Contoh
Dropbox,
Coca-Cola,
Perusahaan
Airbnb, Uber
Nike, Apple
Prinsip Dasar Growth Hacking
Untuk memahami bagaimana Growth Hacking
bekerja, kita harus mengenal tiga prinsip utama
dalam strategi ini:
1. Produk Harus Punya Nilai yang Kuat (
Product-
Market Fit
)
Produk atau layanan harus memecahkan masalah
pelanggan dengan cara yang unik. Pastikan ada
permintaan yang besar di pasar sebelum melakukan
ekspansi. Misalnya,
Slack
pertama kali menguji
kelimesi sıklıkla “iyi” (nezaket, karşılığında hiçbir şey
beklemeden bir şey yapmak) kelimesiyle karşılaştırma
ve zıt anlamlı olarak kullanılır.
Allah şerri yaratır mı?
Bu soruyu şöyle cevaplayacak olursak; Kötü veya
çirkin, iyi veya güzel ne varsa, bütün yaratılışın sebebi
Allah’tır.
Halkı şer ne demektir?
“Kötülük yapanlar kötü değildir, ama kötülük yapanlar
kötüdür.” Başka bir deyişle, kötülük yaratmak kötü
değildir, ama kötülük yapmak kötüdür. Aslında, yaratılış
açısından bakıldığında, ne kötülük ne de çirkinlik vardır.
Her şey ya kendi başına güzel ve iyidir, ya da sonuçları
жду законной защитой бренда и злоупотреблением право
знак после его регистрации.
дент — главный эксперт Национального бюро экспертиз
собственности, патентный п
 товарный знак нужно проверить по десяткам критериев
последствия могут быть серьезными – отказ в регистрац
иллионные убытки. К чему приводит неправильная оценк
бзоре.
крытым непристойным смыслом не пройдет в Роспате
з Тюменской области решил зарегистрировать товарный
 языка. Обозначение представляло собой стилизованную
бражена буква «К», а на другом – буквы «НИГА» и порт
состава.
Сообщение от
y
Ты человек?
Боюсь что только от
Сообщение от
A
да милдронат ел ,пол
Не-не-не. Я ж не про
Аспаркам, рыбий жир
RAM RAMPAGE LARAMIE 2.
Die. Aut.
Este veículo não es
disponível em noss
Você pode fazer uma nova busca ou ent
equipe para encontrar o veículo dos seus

■ Problem description: Pull from the data each line where the string "yang" turns up.

■ Expected output:
1. Produk Harus Punya Nilai yang Kuat (
pelanggan dengan cara yang unik. Pastikan ada
permintaan yang besar di pasar sebelum melakukan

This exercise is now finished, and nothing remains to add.